§ What you have to do
Restate every record exactly as it is written, while omitting the pictures it holds.
####
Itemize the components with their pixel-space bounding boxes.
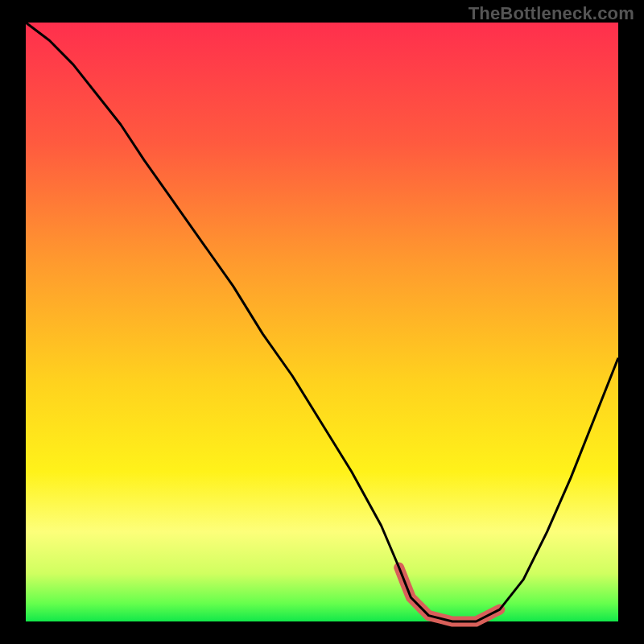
plot-background <box>26 23 618 621</box>
bottleneck-chart <box>0 0 644 644</box>
watermark-label: TheBottleneck.com <box>469 3 634 24</box>
chart-frame: TheBottleneck.com <box>0 0 644 644</box>
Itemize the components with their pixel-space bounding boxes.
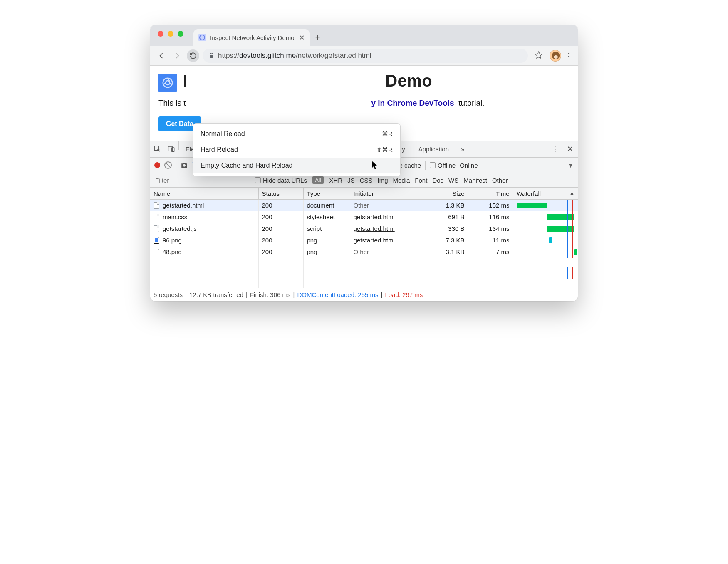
####
§ Answer for this exercise
Itemize the components with their pixel-space bounding boxes.
plot-background <box>26 23 618 621</box>
bottleneck-chart <box>0 0 644 644</box>
watermark-label: TheBottleneck.com <box>469 3 634 24</box>
chart-frame: TheBottleneck.com <box>0 0 644 644</box>
Itemize the components with their pixel-space bounding boxes.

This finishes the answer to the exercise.